From the chair: rehearse with intent, then stop. A few clear passes through the operation, identifying what needs preparation and preparing it. After the productive rehearsal has concluded, additional passes are not preparation — they are the system trying to manage anticipatory anxiety, and the management is producing more anxiety, not less.

The intervention when rehearsal has tipped into rumination: redirect attention. The operator who notices they have run the same conversation in their head fifteen times today is not preparing; they are looping. The operation is as ready as further internal running can make it. The remaining work is the live deployment itself, and the time before it is better spent in operations that restore rather than activate. Rest. Movement. Different attention. The actual operation will benefit from the operator arriving regulated rather than running the same anxious loops on yet another cycle.

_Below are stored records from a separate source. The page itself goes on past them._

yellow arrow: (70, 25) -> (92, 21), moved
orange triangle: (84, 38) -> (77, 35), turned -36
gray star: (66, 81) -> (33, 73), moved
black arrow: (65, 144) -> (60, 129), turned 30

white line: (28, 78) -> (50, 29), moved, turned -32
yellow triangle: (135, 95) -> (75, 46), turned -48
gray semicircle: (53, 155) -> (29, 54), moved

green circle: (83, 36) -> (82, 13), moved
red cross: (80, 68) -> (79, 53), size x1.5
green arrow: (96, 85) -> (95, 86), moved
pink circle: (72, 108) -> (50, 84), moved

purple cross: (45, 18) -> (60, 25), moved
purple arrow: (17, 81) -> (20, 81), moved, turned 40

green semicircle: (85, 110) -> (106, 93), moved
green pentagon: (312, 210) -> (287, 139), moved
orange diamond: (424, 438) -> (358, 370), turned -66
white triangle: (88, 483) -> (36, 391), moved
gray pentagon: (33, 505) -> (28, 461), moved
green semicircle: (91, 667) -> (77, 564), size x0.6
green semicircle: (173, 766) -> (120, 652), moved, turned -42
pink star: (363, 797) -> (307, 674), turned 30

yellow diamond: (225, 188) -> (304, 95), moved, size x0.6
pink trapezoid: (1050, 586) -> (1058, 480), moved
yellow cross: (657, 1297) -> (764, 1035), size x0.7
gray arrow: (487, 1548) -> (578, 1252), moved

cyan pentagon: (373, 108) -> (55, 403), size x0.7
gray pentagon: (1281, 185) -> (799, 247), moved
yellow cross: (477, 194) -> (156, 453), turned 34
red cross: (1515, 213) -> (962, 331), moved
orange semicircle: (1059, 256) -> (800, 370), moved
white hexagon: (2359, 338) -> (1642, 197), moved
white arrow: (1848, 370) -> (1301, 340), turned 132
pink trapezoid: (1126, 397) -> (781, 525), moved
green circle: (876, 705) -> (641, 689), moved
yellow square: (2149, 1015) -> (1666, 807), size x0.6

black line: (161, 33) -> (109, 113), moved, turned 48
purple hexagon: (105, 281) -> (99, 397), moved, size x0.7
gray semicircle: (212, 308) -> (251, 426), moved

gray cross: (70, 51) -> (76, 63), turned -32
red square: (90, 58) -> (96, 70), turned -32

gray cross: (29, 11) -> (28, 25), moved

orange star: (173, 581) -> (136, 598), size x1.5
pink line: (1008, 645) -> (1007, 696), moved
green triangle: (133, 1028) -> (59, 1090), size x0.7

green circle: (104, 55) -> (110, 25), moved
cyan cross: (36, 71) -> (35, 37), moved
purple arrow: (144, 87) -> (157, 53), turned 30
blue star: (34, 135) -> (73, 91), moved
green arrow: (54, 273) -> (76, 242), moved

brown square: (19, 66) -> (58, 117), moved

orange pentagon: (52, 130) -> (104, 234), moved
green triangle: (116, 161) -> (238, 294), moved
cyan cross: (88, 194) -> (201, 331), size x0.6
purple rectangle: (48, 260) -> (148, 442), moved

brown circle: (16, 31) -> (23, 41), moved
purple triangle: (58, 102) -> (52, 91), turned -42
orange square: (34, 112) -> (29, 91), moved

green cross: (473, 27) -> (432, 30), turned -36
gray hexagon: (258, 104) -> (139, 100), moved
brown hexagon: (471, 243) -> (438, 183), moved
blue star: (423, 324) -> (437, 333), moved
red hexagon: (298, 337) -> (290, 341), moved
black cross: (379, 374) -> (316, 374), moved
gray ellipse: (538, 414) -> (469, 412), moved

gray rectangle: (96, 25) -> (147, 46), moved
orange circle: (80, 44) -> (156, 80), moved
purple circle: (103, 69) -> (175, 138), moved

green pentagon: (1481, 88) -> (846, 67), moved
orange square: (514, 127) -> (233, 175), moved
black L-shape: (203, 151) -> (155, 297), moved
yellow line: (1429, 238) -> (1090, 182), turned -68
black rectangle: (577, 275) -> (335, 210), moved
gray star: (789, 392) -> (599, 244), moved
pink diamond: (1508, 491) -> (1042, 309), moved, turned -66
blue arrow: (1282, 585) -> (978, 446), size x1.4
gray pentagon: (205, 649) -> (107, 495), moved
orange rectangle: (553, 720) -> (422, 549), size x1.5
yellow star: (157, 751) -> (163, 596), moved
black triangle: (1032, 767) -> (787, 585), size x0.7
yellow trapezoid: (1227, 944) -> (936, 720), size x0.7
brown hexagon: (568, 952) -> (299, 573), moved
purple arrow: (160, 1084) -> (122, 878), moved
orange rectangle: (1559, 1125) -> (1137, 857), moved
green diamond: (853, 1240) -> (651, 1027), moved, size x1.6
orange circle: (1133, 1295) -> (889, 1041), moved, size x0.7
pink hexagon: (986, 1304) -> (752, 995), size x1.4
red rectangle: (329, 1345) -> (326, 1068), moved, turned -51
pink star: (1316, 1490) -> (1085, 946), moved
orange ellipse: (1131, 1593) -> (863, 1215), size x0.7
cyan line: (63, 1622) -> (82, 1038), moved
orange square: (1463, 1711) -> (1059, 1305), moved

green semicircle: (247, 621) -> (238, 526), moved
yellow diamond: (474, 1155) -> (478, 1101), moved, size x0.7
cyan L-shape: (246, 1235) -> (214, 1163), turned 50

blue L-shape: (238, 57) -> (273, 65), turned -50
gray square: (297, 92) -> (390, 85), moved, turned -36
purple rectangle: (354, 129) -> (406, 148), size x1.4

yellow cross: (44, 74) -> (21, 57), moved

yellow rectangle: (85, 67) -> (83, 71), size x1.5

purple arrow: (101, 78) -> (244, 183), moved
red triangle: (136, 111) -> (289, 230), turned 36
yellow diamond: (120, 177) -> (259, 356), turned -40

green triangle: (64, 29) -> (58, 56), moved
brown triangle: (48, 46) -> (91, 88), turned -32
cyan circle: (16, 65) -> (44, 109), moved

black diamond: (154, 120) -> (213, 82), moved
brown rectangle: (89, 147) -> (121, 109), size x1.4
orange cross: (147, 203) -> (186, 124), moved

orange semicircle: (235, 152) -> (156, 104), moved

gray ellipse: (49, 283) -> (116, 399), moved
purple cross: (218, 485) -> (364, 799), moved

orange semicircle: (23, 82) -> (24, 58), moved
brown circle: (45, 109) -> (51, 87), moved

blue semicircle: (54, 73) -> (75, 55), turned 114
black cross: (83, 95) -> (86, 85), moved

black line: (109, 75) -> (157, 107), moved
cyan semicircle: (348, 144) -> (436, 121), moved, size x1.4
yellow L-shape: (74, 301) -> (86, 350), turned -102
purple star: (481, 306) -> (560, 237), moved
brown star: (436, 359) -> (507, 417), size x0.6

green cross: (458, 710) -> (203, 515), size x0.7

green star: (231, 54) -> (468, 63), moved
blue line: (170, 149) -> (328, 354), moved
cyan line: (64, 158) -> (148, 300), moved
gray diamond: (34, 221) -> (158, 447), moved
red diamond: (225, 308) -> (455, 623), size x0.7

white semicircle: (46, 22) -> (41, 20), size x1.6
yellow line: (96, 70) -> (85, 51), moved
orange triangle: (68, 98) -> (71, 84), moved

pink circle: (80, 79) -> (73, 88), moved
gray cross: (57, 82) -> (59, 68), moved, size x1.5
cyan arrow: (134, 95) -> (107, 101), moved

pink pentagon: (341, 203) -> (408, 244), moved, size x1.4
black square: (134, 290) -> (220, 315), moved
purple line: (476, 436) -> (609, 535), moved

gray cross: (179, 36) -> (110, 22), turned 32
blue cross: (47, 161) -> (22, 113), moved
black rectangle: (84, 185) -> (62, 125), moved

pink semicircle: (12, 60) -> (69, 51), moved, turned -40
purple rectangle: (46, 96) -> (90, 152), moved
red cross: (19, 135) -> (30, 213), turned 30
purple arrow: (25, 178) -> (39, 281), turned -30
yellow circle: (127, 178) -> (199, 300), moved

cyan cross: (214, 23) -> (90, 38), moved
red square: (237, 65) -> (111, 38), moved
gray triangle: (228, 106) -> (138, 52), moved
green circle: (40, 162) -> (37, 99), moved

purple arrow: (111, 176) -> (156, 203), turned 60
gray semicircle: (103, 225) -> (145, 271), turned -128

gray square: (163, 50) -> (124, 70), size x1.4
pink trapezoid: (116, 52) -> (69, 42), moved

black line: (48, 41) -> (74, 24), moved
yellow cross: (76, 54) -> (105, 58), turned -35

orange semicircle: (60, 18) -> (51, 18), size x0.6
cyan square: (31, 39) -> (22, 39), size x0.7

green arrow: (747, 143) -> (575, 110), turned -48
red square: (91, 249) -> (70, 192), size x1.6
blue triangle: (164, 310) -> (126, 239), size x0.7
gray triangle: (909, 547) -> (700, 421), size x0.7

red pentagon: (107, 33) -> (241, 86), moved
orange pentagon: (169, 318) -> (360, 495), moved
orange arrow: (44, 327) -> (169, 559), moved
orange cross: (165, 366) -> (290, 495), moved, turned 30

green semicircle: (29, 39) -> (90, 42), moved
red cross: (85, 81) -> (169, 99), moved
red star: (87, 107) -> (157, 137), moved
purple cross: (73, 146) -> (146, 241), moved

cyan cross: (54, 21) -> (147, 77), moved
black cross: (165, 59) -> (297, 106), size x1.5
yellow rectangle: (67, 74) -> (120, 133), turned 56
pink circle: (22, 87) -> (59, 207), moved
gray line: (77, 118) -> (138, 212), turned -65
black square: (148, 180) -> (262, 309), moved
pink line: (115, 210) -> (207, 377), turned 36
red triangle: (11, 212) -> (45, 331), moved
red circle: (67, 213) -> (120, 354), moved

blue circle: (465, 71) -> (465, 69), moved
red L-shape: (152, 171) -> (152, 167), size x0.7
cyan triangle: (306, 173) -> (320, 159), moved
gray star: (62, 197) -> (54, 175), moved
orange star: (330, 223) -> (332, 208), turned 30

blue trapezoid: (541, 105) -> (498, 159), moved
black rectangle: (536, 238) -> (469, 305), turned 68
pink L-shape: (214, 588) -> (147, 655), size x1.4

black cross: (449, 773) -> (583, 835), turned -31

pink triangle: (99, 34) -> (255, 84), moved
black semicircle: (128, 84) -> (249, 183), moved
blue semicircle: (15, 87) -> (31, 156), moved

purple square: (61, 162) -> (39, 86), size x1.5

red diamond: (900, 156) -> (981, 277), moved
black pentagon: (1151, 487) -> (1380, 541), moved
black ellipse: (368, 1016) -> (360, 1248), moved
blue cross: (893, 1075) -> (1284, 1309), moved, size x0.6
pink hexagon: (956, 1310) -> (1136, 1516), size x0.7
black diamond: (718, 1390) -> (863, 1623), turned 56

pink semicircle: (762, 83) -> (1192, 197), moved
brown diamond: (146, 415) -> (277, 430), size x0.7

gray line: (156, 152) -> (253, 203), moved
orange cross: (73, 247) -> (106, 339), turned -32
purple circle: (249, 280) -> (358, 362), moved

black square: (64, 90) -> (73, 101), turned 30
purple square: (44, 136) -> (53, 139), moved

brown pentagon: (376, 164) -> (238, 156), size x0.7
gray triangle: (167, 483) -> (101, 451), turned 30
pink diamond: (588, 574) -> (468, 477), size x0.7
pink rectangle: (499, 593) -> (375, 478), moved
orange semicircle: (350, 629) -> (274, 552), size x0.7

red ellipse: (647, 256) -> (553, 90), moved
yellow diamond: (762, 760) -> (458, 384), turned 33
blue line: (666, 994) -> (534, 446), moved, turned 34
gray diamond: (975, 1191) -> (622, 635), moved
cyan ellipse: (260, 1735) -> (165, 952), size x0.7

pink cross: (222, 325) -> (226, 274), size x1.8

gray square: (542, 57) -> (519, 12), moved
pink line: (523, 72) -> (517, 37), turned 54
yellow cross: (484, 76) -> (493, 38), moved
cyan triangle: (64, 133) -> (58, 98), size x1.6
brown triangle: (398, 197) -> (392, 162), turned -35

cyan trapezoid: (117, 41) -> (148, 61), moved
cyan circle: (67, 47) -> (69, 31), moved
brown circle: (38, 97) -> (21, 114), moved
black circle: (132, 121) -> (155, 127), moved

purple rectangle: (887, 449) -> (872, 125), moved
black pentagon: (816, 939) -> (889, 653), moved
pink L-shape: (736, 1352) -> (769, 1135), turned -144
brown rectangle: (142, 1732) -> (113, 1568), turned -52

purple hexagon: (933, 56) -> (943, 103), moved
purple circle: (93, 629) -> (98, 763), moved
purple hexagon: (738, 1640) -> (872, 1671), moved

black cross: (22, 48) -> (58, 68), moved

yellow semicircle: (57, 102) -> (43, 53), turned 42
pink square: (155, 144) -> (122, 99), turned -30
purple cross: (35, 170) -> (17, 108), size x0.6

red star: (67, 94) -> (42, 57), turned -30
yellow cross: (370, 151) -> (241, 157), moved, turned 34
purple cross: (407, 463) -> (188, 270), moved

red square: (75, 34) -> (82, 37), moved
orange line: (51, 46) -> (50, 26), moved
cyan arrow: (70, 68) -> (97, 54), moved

The other application: some operations don’t warrant much rehearsal. The conversation that is straightforward, the meeting with predictable content, the work that is within the operator’s standard range. Running rehearsal on these can convert easy operations into anxious ones, by activating the simulation circuitry where it wasn’t needed. The operator who reflexively rehearses everything ends up running anticipatory anxiety on operations that didn’t require it.

Rehearse what warrants rehearsal. Stop when the productive work is done. Don’t rehearse what doesn’t need it.